/---

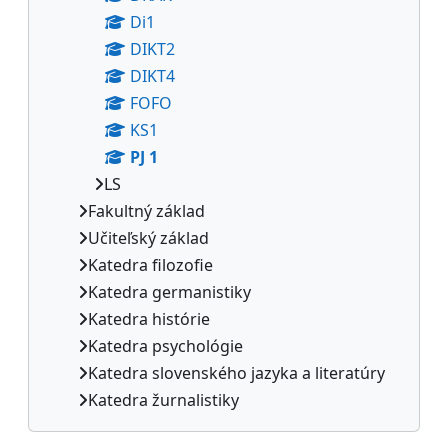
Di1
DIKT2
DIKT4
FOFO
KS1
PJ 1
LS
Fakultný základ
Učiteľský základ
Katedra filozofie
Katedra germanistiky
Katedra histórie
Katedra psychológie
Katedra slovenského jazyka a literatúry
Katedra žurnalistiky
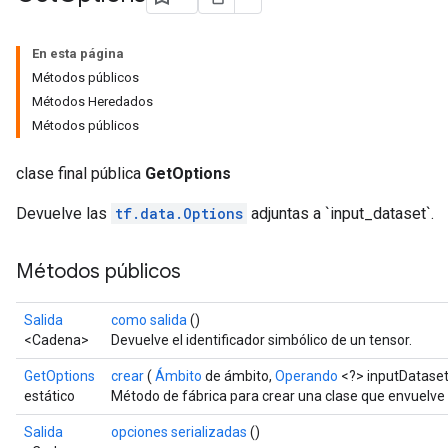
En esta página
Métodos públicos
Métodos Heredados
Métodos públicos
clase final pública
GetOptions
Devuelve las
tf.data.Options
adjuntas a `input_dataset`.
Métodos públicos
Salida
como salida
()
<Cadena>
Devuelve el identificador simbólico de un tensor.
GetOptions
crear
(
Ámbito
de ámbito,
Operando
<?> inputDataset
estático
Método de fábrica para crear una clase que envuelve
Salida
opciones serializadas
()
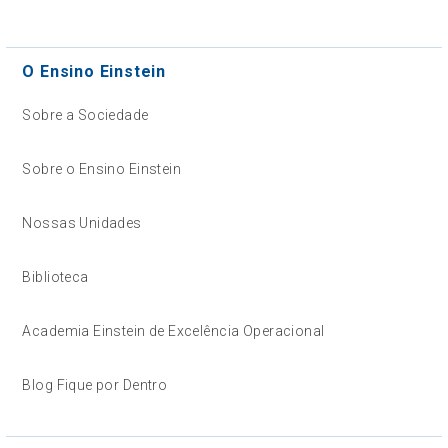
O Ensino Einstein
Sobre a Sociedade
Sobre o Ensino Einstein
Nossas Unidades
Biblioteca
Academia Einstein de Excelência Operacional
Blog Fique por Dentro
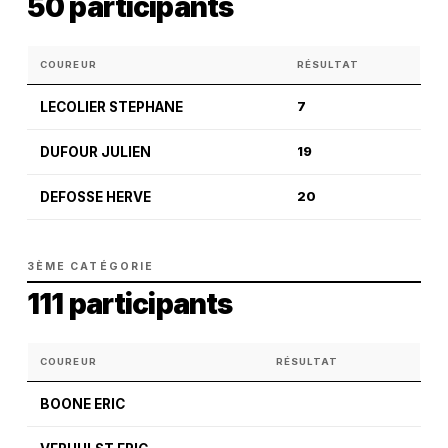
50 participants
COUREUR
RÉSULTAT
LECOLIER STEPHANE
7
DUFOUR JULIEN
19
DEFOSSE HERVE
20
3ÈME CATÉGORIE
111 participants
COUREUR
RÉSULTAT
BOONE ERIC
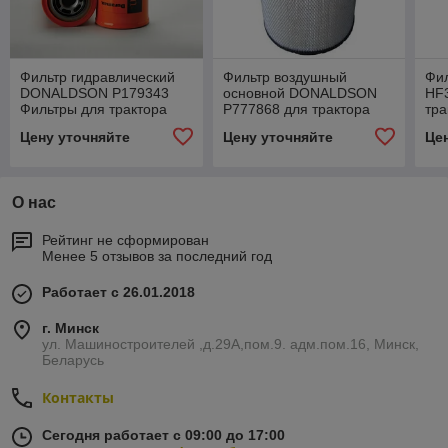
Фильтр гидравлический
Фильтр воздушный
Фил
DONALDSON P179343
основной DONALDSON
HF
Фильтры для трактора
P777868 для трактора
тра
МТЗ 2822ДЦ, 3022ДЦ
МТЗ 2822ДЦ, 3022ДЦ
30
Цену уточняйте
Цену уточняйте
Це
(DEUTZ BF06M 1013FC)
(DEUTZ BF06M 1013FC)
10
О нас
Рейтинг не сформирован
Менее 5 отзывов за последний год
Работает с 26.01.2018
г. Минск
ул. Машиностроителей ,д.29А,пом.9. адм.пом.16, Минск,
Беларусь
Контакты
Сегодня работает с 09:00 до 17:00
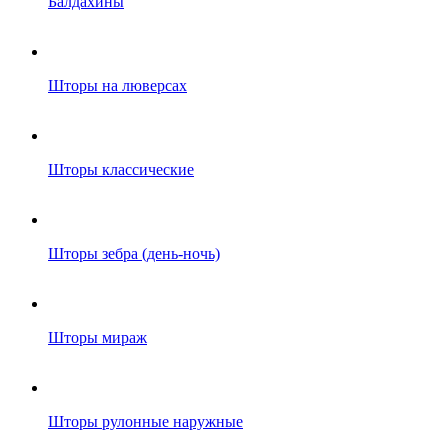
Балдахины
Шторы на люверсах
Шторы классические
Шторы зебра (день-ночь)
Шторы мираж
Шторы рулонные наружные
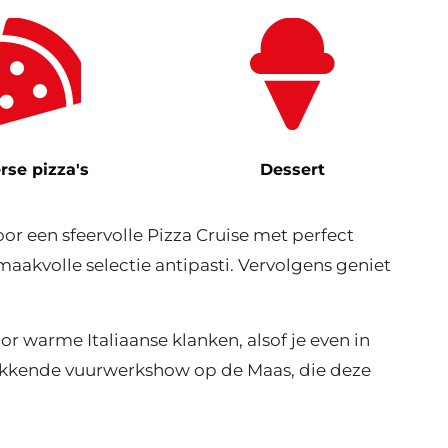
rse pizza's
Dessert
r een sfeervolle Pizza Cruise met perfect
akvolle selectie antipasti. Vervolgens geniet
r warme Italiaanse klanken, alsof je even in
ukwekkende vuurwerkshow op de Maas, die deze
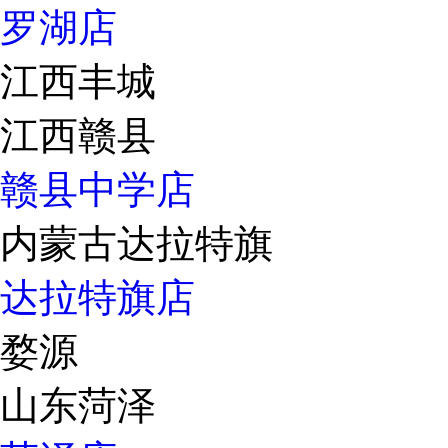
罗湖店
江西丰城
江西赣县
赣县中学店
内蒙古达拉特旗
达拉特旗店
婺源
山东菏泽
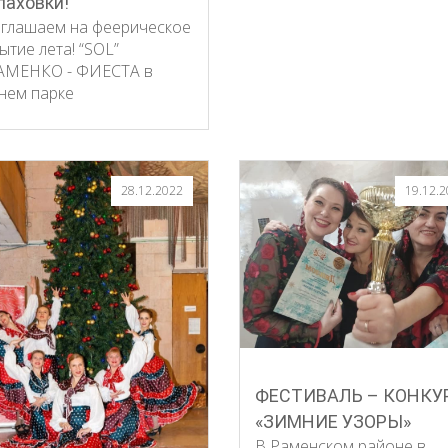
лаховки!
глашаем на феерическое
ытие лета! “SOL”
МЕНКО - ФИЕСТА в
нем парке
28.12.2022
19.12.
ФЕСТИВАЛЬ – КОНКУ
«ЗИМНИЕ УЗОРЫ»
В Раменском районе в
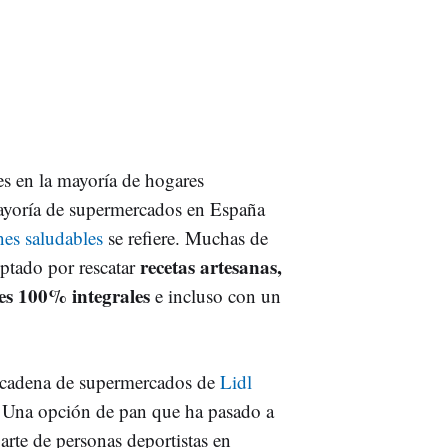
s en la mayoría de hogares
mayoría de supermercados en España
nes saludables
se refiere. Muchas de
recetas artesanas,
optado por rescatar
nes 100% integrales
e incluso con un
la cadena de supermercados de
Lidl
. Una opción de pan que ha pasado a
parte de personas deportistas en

\---
/---

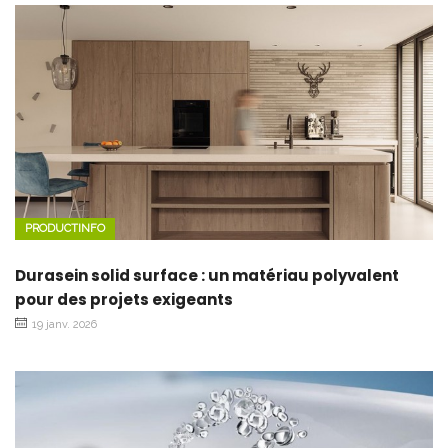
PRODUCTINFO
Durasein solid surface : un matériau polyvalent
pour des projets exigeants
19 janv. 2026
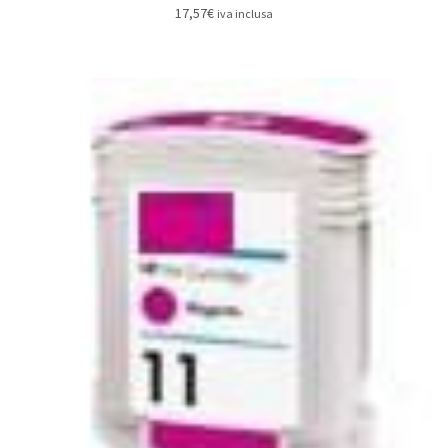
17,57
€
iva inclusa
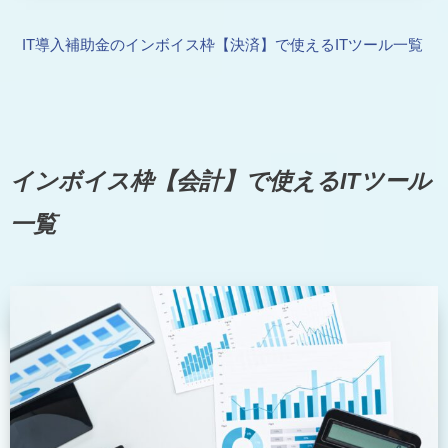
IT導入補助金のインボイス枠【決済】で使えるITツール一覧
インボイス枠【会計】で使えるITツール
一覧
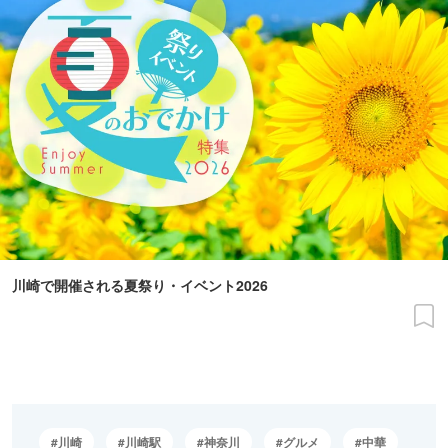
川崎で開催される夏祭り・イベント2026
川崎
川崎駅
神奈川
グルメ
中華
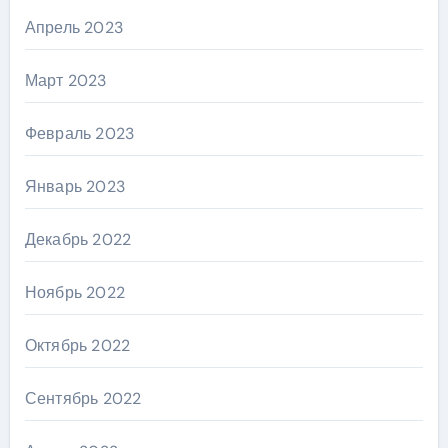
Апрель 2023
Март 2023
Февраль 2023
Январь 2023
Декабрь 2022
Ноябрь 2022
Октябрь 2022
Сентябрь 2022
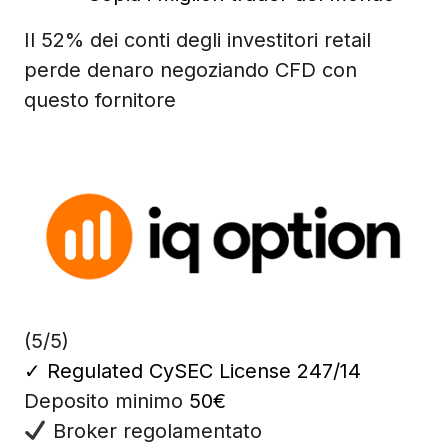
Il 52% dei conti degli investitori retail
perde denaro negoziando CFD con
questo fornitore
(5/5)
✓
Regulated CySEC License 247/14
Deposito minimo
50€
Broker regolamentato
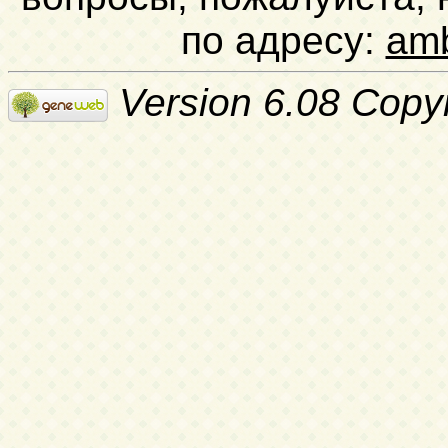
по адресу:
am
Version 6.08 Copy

\---
/---

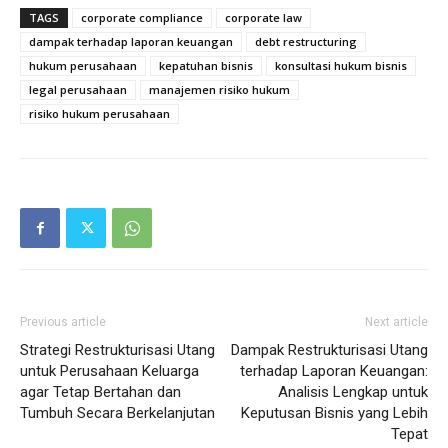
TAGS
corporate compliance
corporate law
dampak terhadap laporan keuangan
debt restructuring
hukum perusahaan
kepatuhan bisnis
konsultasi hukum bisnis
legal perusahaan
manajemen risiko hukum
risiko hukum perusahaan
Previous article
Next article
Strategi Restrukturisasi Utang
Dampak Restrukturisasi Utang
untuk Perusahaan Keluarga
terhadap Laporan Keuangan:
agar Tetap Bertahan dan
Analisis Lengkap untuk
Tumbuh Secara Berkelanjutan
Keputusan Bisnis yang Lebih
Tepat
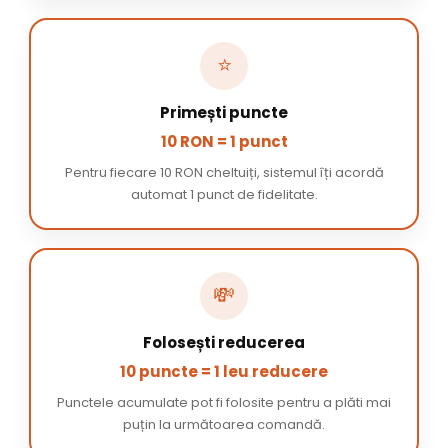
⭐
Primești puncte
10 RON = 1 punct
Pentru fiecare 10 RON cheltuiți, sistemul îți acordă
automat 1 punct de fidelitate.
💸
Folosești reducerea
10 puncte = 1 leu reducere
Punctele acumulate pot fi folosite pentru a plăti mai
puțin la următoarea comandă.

\---

> _What you have to do_
If a line in the entries contains the word "hukum", copy that line out.

> _Solution to the exercise_
hukum perusahaan
konsultasi hukum bisnis
manajemen risiko hukum
risiko hukum perusahaan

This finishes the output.